# My New Planted Tank.. FINALLY



## DiiQue (Jul 15, 2012)

So one of the locals was able to take me to take me to the hidden "fish market" which I called paradise and I was able to finally buy plants other than the amazon swords that I had in the tank for a couple of weeks. So I'm proud to show my new 5G NPT with my new HM betta (still thinking of a name). Enjoy!

Tank with just the swords (I was basically going to give up hope on being able to get more plants as none of the pet stores carried live ones):









Tank as it looks today:














































Can anyone tell me what the name is of the short plant on the lower right? It's really nice and the betta loves hiding in that corner, but I forgot to ask the guy selling what it was called.

Anyways, now I have to buy Doctor Z a similarly sized tank as his is pale in comparison (I did add more plants though, but he deserves more space).

Dr. Z's tank:


----------



## NapoleonUWS (Apr 23, 2012)

Looks fantastic!


----------



## MyRainbowBettaFish (May 9, 2012)

AMAZING! I feel like i am underwater in the rice paddies......


----------



## Romad (Jun 28, 2009)

Great job :thumbsup:


----------



## kfryman (Nov 7, 2011)

What makes it an NPT? A NPT simply means soil based substrate.

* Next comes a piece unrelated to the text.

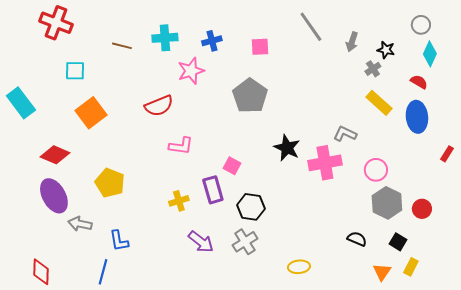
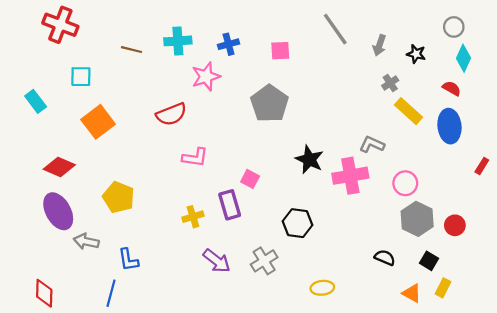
gray cross: (373, 69) -> (390, 83), moved
cyan rectangle: (21, 103) -> (36, 101), moved, size x0.7
black hexagon: (251, 207) -> (298, 223), moved
orange triangle: (382, 272) -> (412, 293), turned -36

Yours seems just planted.

Looks very nice though, I would trim some of the plants down though so you can see that small sword or move it.


----------



## DiiQue (Jul 15, 2012)

kfryman said:


> What makes it an NPT? A NPT simply means soil based substrate. Yours seems just planted.
> 
> Looks very nice though, I would trim some of the plants down though so you can see that small sword or move it.

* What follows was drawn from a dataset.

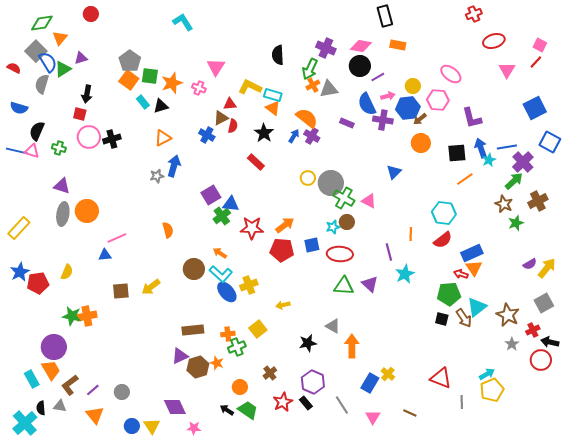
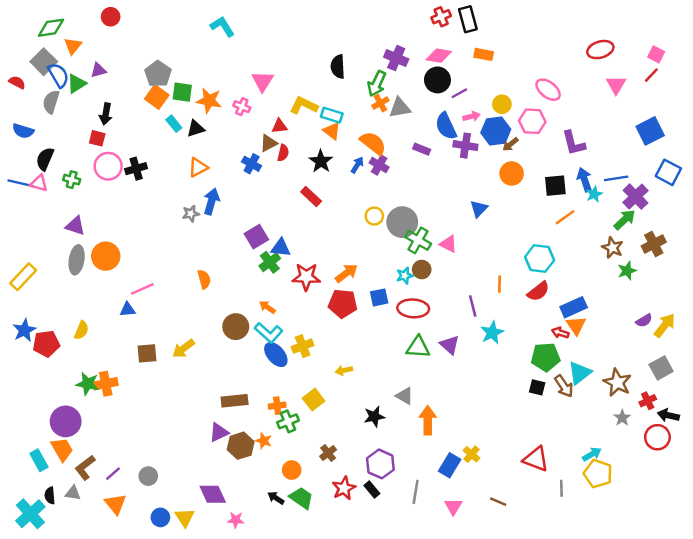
red cross: (474, 14) -> (441, 17), moved
orange star: (172, 83) -> (209, 101), turned 30
yellow pentagon: (492, 390) -> (598, 474), turned -30
gray line: (342, 405) -> (416, 492), turned 42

Sorry for my newbness with the terms. =) I thought NPTs were any aquarium with live plants that were "planted" into the substrate, hence "planted tank", or in my case a newly planted tank. I'm using the CaribSea Eco-Complete substrate, so dont know if this would equal to the soil based substrate you mention. 

So for it to be an actual NPT, I would have to use sand (like pool filtered sand others recommend) or actual soil?


----------



## Laki (Aug 24, 2011)

Wow that's a tank to be proud of! Great job!


----------



## laoshun (Apr 3, 2012)

it has to have soil underneath and u can have sand over top.


----------



## kfryman (Nov 7, 2011)

You literally have soil in the tank, like in my sorority, and use something just to cap it, sand or gravel both work. A NPT stands for Naturally Planted Tank. Ecocomplete is Flourite, which is much different than dirt, but can still give you more benefits than just plain gravel or sand as it has nutrients in it.

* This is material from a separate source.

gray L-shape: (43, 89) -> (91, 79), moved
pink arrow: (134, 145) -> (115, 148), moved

People use pool filter sand to cap the soil so it doesn't just float up and it stays on the bottom.


----------



## DiiQue (Jul 15, 2012)

Man you guys are fast. I did a google search for the meaning of NPT and of course, it stands for NATURAL Planted Tank... I thought it stood for NEW Planted Tank. LOL, now I feel stupid. Thanks for clarifying that for me so I don't go around telling people the wrong information. 

Now I gotta see if they can ship the pool filter sand to me via APO, though the smallest I can find are 50lb bags and I just have a 5g and a 1.5g tank (soon to be another 5g)... my wife is not going to be happy. Oh well, gotta do what we gotta do for our watery friends. =) 

Thanks again kfryman and laoshun for enlightening me!


----------



## kfryman (Nov 7, 2011)

There is no need to change all of your tanks to dirt as it does have some draw backs at first. The 5 gallon is fine with ecocomplete it looks great! The smaller tank you could try dirt with a sand cap. Talk to OFL if you are serious about it. She also has a thread for her 55 gallon NPT. But yes, PM her and ask her on how to start an NPT and all that.


----------



## DiiQue (Jul 15, 2012)

No worries. I wont change the current 5g but will read up on NPTs in greater depth. I'll most likely take your advice about setting up the 1.5, probably put some shrimp in there after I move the Doctor out into a bigger tank. Thanks again!


----------



## ao (Feb 29, 2012)

I highly doubt the plant on the bottom right is aquatic...


----------



## DiiQue (Jul 15, 2012)

aokashi said:


> I highly doubt the plant on the bottom right is aquatic...


That's my worry... we'll see how it holds up. Still going strong though and it's the favorite hiding spot for the little guy. Gotta ask the vendor what it's called when we go back to that market.


----------